Reading large chunks (64K or multiples) from /dev/rsd0c using
the AMD chipset SATA controller and a modern 1G drive:
time dd if=/dev/rsd3c of=/dev/null bs=128k count=10000
10000+0 records in
10000+0 records out
1310720000 bytes transferred in 11.348 secs (115498831 bytes/sec)
0.0u 2.0s 0:11.34 17.9% 0+0k 0+1io 0pf+0w
Profiling the kernel shows that copyout() is being called from
physio() via uvm_vsunlock_device() for every MAXPHYS byte chunk.
On first inspection, physio calls uvm_vslock_device(...,&map)
which checks to see if all pages in the request satisfy
PADDR_IS_DMA_REACHABLE().

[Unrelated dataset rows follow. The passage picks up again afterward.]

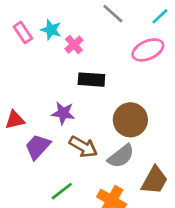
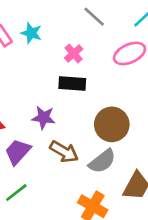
pink cross: (74, 45) -> (74, 53), moved
green line: (62, 191) -> (16, 193), moved

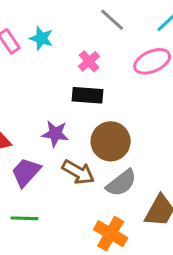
brown circle: (112, 124) -> (111, 141), moved
green line: (16, 193) -> (24, 218), turned 40

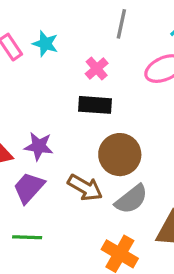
gray line: (112, 20) -> (121, 24), turned 60
purple star: (55, 134) -> (39, 146), moved

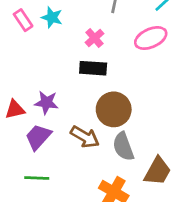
gray semicircle: (131, 199) -> (123, 146), turned 108

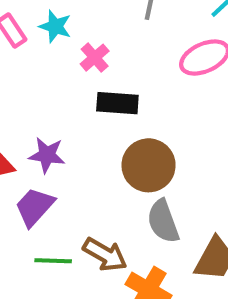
pink cross: (94, 38) -> (95, 58), moved
brown arrow: (85, 137) -> (105, 255), moved
green line: (37, 178) -> (53, 261), moved

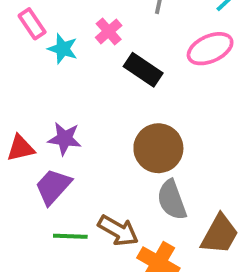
cyan star: (55, 26) -> (63, 49), moved
pink cross: (95, 58) -> (109, 31), moved
black rectangle: (117, 103) -> (143, 70), moved, turned 30

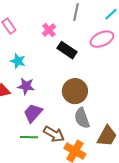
cyan star: (63, 49) -> (18, 61), moved
purple trapezoid: (53, 186) -> (33, 113), moved

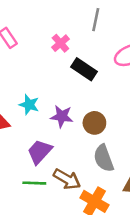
cyan star: (18, 61) -> (29, 105), moved
purple star: (26, 86) -> (62, 116), moved
brown circle: (75, 91) -> (94, 123), size x0.7

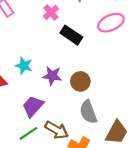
green line: (34, 183) -> (28, 133), turned -36

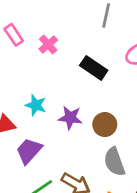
pink cross: (51, 12) -> (48, 45), moved
purple trapezoid: (33, 106) -> (29, 151), moved

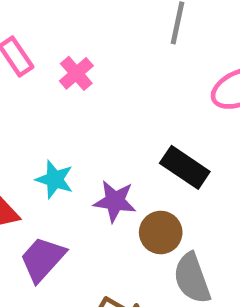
black rectangle: (94, 68) -> (185, 167), moved
brown circle: (105, 125) -> (161, 232), moved

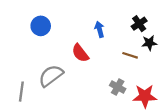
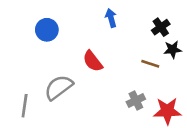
blue arrow: (100, 29) -> (111, 18), moved
gray cross: (118, 87) -> (136, 100), turned 35

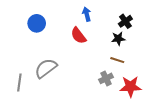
black star: (173, 49) -> (118, 39), moved
red semicircle: (93, 61) -> (78, 36), moved
brown line: (150, 64) -> (117, 60), moved

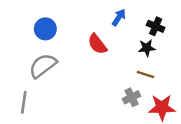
blue arrow: (87, 14) -> (119, 17), moved, turned 48
black cross: (125, 21) -> (156, 26), turned -32
gray semicircle: (46, 68) -> (43, 66), moved

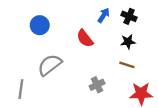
black cross: (156, 26) -> (129, 16), moved
gray semicircle: (43, 66) -> (50, 65), moved
gray cross: (132, 97) -> (97, 85), moved

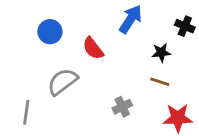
blue arrow: (104, 15) -> (131, 19), size x1.5
black cross: (129, 16) -> (185, 26), moved
red semicircle: (85, 38) -> (93, 48), moved

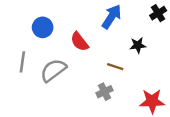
black cross: (185, 26) -> (158, 13), moved, turned 35
brown line: (160, 82) -> (115, 67), moved
gray line: (26, 112) -> (22, 62), moved

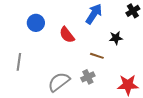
gray line: (22, 62) -> (19, 62), moved
gray semicircle: (53, 70) -> (59, 82), moved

If so, it returns NULL in map.
After strategy() returns, map is sent to uvm_vsunlock_device,
which calls copyout() if map != NULL.
There's a comment on uvm_vslock_device saying it always returns
something in *retp, but the code seems to indicate otherwise.
PADDR_IS_DMA_REACHABLE checks against dma_constraint, which
is 0..0xffffffff which should allow all memory< 4G to be used
for DMA.
What have I missed?
I believe that the copyout() shouldn't happen.
I'm trying to run multiple 140MB/sec drives simultaneously and
the copyout() is a killer - it's eating more of the
system memory and CPU bandwidth than I'd like.
thanks
Geoff Steckel
Responding to myself - on further examination, if the system has
only 2G, DMA is done to user pages as expected without copy{in,out}.
Once past the evil 3G boundary, page physical addresses are
>= 0x100000000, and the code hardwires a limit several places.
The ahci (at least) driver chokes and hangs if fed a physical address
over 4G.
I'd really like to help someone fix this or if given more clues on where
to look, I'll dig some more. The work I'm trying to do will probably
survive quite well in 2G.